Experiment 4: Final Report

Hyperparameter Optimization and Cross-Dataset Evaluation

Executive Summary

This report details the process and outcomes of Experiment 4, which had two primary objectives: to optimize the hyperparameters of the Attention U-Net model for anomaly detection and to evaluate the performance of the optimized model on a held-out test set.

The hyperparameter tuning was successful in identifying an optimal set of parameters that significantly improved the model's performance on the validation set. However, the subsequent evaluation on a general fetal cancer dataset revealed that the model, in its current form, does not generalize well to out-of-distribution data. This is a critical finding that has led to a new, more targeted plan for moving forward.

This report will cover the methodology used for both the optimization and evaluation, the results of both phases, and a detailed plan for the next experiment, which will focus on training and evaluating the model on the correct, intended dataset (the FOCUS dataset) using a self-supervised approach.

Hyperparameter Optimization

Objective

The primary goal of this phase was to systematically find the optimal set of hyperparameters for the Attention U-Net model to maximize its performance in detecting anomalies. The baseline model from Experiment 2.2 was used as the starting point.

Methodology

A grid search was performed over a predefined set of hyperparameters. All experiments were tracked using MLflow under the experiment name Experiment_4_Hyperparameter_Tuning.
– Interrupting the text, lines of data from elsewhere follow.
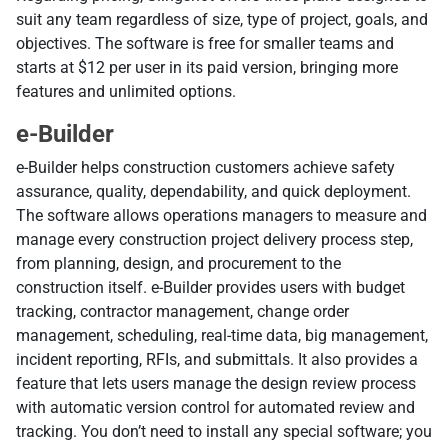
suit any team regardless of size, type of project, goals, and
objectives. The software is free for smaller teams and
starts at $12 per user in its paid version, bringing more
features and unlimited options.
e-Builder
e-Builder helps construction customers achieve safety
assurance, quality, dependability, and quick deployment.
The software allows operations managers to measure and
manage every construction project delivery process step,
from planning, design, and procurement to the
construction itself. e-Builder provides users with budget
tracking, contractor management, change order
management, scheduling, real-time data, big management,
incident reporting, RFIs, and submittals. It also provides a
feature that lets users manage the design review process
with automatic version control for automated review and
tracking. You don’t need to install any special software; you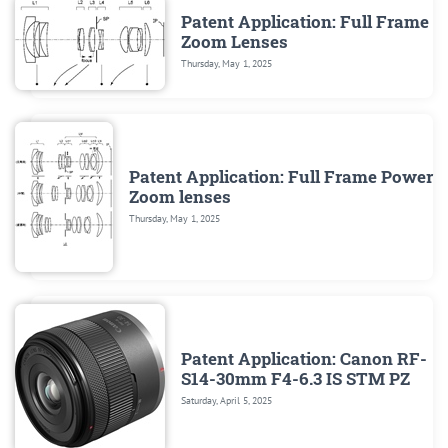
Patent Application: Full Frame
Zoom Lenses
Thursday, May 1, 2025
Patent Application: Full Frame Power
Zoom lenses
Thursday, May 1, 2025
Patent Application: Canon RF-
S14-30mm F4-6.3 IS STM PZ
Saturday, April 5, 2025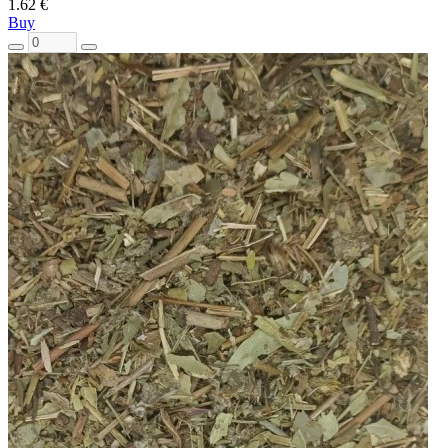
1.62 €
Buy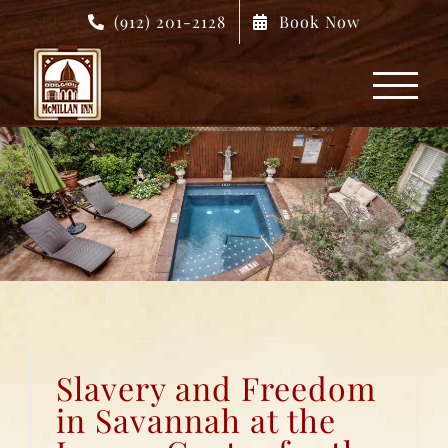
Skip
(912) 201-2128
Book Now
to
content
Slavery and Freedom
in Savannah at the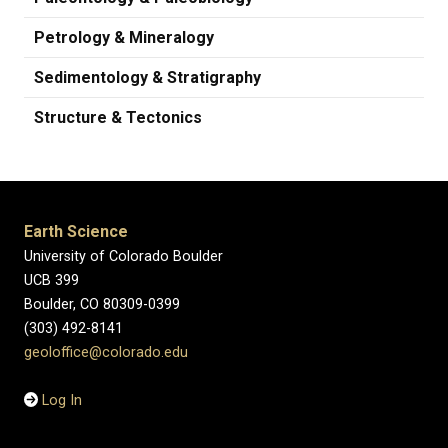
Petrology & Mineralogy
Sedimentology & Stratigraphy
Structure & Tectonics
Earth Science
University of Colorado Boulder
UCB 399
Boulder, CO 80309-0399
(303) 492-8141
geoloffice@colorado.edu
Log In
Hyperparameter	Search Space
Learning Rate	`[0.001, 0.0001, 0.00001]`
Batch Size	`[16, 32, 64]`
Number of Epochs	`[50, 100, 150]`

Results

The hyperparameter search was successful. The best performing model was identified by finding the run with the lowest validation loss.

Best Run ID: 2efb4fea95c24ae3b40ecaab11bf615f

Optimal Learning Rate: 0.001

Optimal Batch Size: 16

Optimal Number of Epochs: 100

Best Validation Loss: 0.00028956

The weights of the best performing model were saved to checkpoints/best_attention_unet.pth.

Cross-Dataset Evaluation

Objective

To assess the generalization performance of the optimized model, it was evaluated on a held-out test set from the `ultrasound_fetus_dataset`. This dataset is for general fetal cancer detection and is different from the FOCUS dataset that the optimized model was trained. This data set was used to test the ability of the model to generalize to detect abnormalities outside of those explicity covered in the training set.

Results

ROC AUC

0.5230

Precision-Recall AUC

0.8645

Confusion Matrix

	Predicted Normal	Predicted Abnormal
Actual Normal	30	20
Actual Abnormal	267	84

Analysis

The ROC AUC of 0.5230 indicates that the model has almost no ability to distinguish between normal and abnormal cases in this specific dataset. The high number of false negatives (267) is a clear indication that the model is not generalizing to this new problem. This is not a failure of the model itself, but rather a confirmation that the model is highly specialized to the data it was trained on. This is an expected and valuable finding.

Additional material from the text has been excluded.